Cymbals clashed, the drum cannonaded fearfully and to the sprightly measures of "The Glowworm," the Indians who had collected about Keela's wagon to stare at Diane, decamped in a body to the side of Mr. Poynter, who smiled and proceeded in pantomime to make friends with all about him.
This, by virtue of the entertaining music-machine, was not difficult. Having exhausted the repertoire of the hullabaloo, he initiated the turbaned warriors into the mystery of unwinding tunes, thereby cementing the friendship forever.
The general din and excitement grew fearful. Presently the Thunder-Man was warmly assigned a wigwam, made of palmetto and the skins of wild animals above a split-log floor, to which he retired at the heels of Sho-caw, a copper-colored young warrior who had learned a little English from the traders.
Already rumor was rife among the staring tribe that Diane had strayed from the legendary clan of beautiful Indians in the O-kee-fee-ne-kee wilderness. The assignment of her wigwam, therefore, had been made with marked respect.
Here, as the Indian camp settled into quiet and the fires died lower, as the wild night sounds of the Glades awoke in the marsh outside, Diane lay still and wakeful and a little frightened. Wilderness and Seminole were still primeval. The world seemed very far away. The thought of the music-machine brought with it somehow a feeling of security.
With the broad white daylight, courage returned.

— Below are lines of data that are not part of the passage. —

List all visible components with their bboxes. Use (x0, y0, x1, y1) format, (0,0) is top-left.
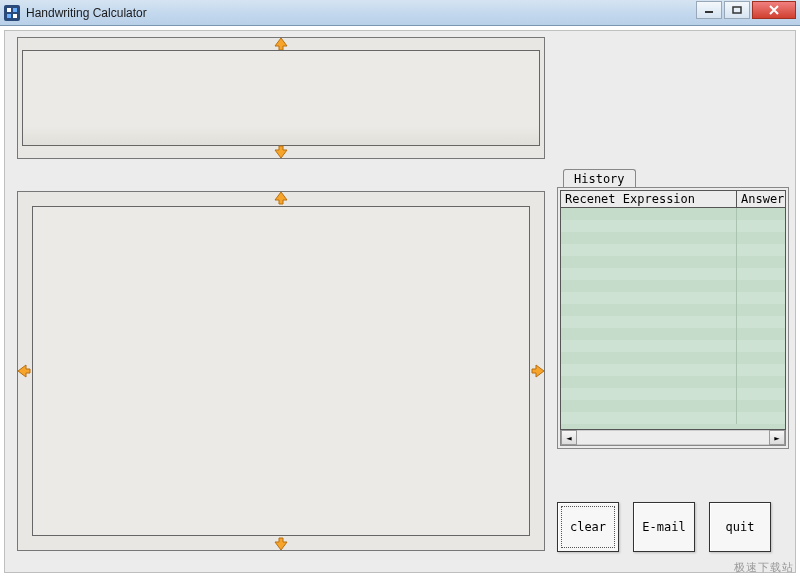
app-icon (4, 5, 20, 21)
table-row[interactable] (561, 220, 785, 232)
svg-rect-3 (13, 14, 17, 18)
tabstrip: History (557, 167, 789, 187)
expression-display-panel (17, 37, 545, 159)
table-row[interactable] (561, 328, 785, 340)
window-title: Handwriting Calculator (26, 6, 147, 20)
table-row[interactable] (561, 208, 785, 220)
table-row[interactable] (561, 376, 785, 388)
maximize-button[interactable] (724, 1, 750, 19)
svg-rect-5 (733, 7, 741, 13)
minimize-button[interactable] (696, 1, 722, 19)
history-header: Recenet Expression Answer (560, 190, 786, 208)
arrow-right-icon[interactable] (530, 363, 546, 379)
quit-button[interactable]: quit (709, 502, 771, 552)
table-row[interactable] (561, 292, 785, 304)
table-row[interactable] (561, 304, 785, 316)
arrow-up-icon[interactable] (273, 190, 289, 206)
table-row[interactable] (561, 364, 785, 376)
history-col-expression[interactable]: Recenet Expression (561, 191, 737, 207)
table-row[interactable] (561, 244, 785, 256)
history-col-answer[interactable]: Answer (737, 191, 785, 207)
handwriting-canvas[interactable] (32, 206, 530, 536)
svg-rect-2 (7, 14, 11, 18)
table-row[interactable] (561, 388, 785, 400)
table-row[interactable] (561, 352, 785, 364)
close-button[interactable] (752, 1, 796, 19)
svg-rect-1 (13, 8, 17, 12)
titlebar: Handwriting Calculator (0, 0, 800, 26)
handwriting-panel (17, 191, 545, 551)
client-area: History Recenet Expression Answer (4, 30, 796, 573)
svg-rect-4 (705, 11, 713, 13)
action-buttons: clear E-mail quit (557, 502, 789, 552)
table-row[interactable] (561, 268, 785, 280)
tab-history[interactable]: History (563, 169, 636, 187)
table-row[interactable] (561, 280, 785, 292)
expression-display (22, 50, 540, 146)
history-section: History Recenet Expression Answer (557, 167, 789, 449)
table-row[interactable] (561, 412, 785, 424)
arrow-down-icon[interactable] (273, 536, 289, 552)
scroll-right-button[interactable]: ► (769, 430, 785, 445)
history-body[interactable] (560, 208, 786, 430)
email-button[interactable]: E-mail (633, 502, 695, 552)
clear-button[interactable]: clear (557, 502, 619, 552)
table-row[interactable] (561, 256, 785, 268)
history-scrollbar[interactable]: ◄ ► (560, 430, 786, 446)
window-controls (696, 1, 796, 19)
table-row[interactable] (561, 232, 785, 244)
scroll-left-button[interactable]: ◄ (561, 430, 577, 445)
table-row[interactable] (561, 340, 785, 352)
arrow-left-icon[interactable] (16, 363, 32, 379)
table-row[interactable] (561, 316, 785, 328)
watermark-text: 极速下载站 (734, 560, 794, 575)
arrow-down-icon[interactable] (273, 144, 289, 160)
svg-rect-0 (7, 8, 11, 12)
scroll-track[interactable] (577, 430, 769, 445)
history-box: Recenet Expression Answer (557, 187, 789, 449)
table-row[interactable] (561, 400, 785, 412)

From her wigwam Diane watched the silent village, wrapped in fog, wake to the busy life of the Glades. Somber-eyed little Indian lads carried water and gathered wood, fires brightened, there was a pleasant smell of pine in the morning air. Later, by Keela's fire, she furtively watched Philip ride forth with a band of hunters.
So at last in the heart of the wildwood, among primitive folk whose customs had not varied for a century, Diane drank deep of the wild, free, open life her gypsy heart had craved. There were times when a great peace dwarfed the memory of the moon above the marsh; there were times when the thought of Ronador and Philip sent her riding wildly across the plains with Keela; there were still other times when a nameless disquiet welled up within her, some furtive distrust of the gypsy wildness of her blood. But in the main the days were quiet and peaceful.
"It is a wild world of varied color and activity," she wrote to Ann. "The trailing air plants in the trees beside my wigwam weave a dense, tropical jungle of shadow shot with sunlight. Keela's wigwam lies but a stone's throw beyond. It is lined with beaded trinkets, curious carven things of cypress, pots of dye made of berries and barks, and pottery which she has patterned after the relics in the sand mounds. There is an old chief with all the terrible pathos of a vanishing race in his eyes. I find in his wistful dignity an element of tragedy. He is very kind to Keela and talks much of her in his quaint broken English.